Question

Sweet Ems makes candy bars for vending machines and sells them to vendors in cases of...

Sweet Ems makes candy bars for vending machines and sells them to vendors in cases of 30 bars. Although Sweet Ems makes a variety of candy, the cost differences are insignificant, and the cases all sell for the same price.Sweet Ems has a total capital investment of $13,000,000. It expects to produce and sell 550,000 cases of candy next year. Sweet Ems requires a 12 % target return on investment. Expected costs for next year are:

Variable production costs $4.50 per case

Variable marketing and distribution cost $1.0 per case

Fixed production costs $265,000

Fixed marketing and distribution costs $400,000

Other fixed costs. $250,000

Sweet ems prices the cases of candy at full cost plus markup to generate profits equal to the target return on capital

1. What is the target operating income?

2.

What is the selling price Sweet EmsSweet Ems needs to charge to earn the target operating income?
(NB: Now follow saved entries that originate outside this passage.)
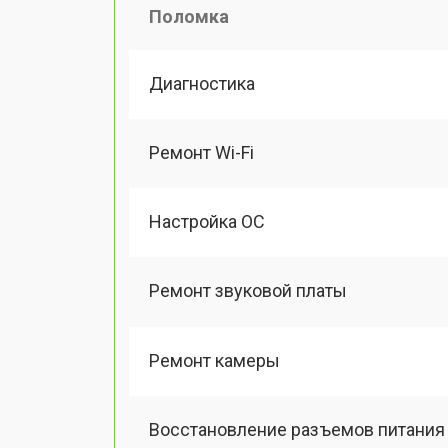
Поломка
Диагностика
Ремонт Wi-Fi
Настройка ОС
Ремонт звуковой платы
Ремонт камеры
Восстановление разъемов питания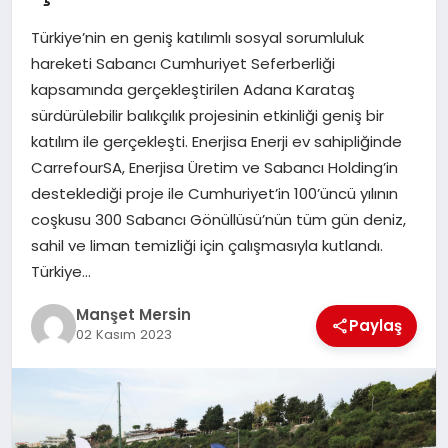
GÜNDEM
Türkiye’nin en geniş katılımlı sosyal sorumluluk
hareketi Sabancı Cumhuriyet Seferberliği
kapsamında gerçekleştirilen Adana Karataş
KÜLTÜR SANAT
sürdürülebilir balıkçılık projesinin etkinliği geniş bir
katılım ile gerçekleşti. Enerjisa Enerji ev sahipliğinde
CarrefourSA, Enerjisa Üretim ve Sabancı Holding’in
MAGAZİN
desteklediği proje ile Cumhuriyet’in 100’üncü yılının
coşkusu 300 Sabancı Gönüllüsü’nün tüm gün deniz,
SAĞLIK
sahil ve liman temizliği için çalışmasıyla kutlandı.
Türkiye…
Manşet Mersin
SİYASET
Paylaş
02 Kasım 2023
SPOR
Calculate the markup percentage on full cost.

3.

Sweet EmsSweet Ems is considering increasing its selling price to $ 11 per case. Assuming production and sales decrease by 3%,calculate SweetEms' return on investment. Is increasing the selling price a good idea?

Homework Answers

Answer #1

Solution 1:

target operating income = Total capital investment * Required return = $13,000,000 * 12% = $1,560,000

Solution 2:

Total cost = Variable cost + fixed cost

= 550000 * ($4.50 + $1) + ($265,000 + $400,000 + $250,000) = $3,940,000

Total sale value to earn target income = full cost + target income = $3,940,000 + $1,560,000 = $5,500,000

Required selling price per case = $5,500,000 / 550,000 = $10 per case

Markup percentage on full cost = $1,560,000 / $3,940,000 = 39.59%

Solution 3:

New Sales unit = 550000*97% = 533500

New total sales = 533500 * $11 = $5,868,500

New total cost = (533500*$5.50) + ($265,000 + $400,000 + $250,000) = $3,849,250

New operating income = $5,868,500 - $3,849,250 =$2,019,250

New return on investment = $2,019,250 / $13,000,000 = 15.53%

As ROI is increasing, therefore increasing the selling price is a good idea.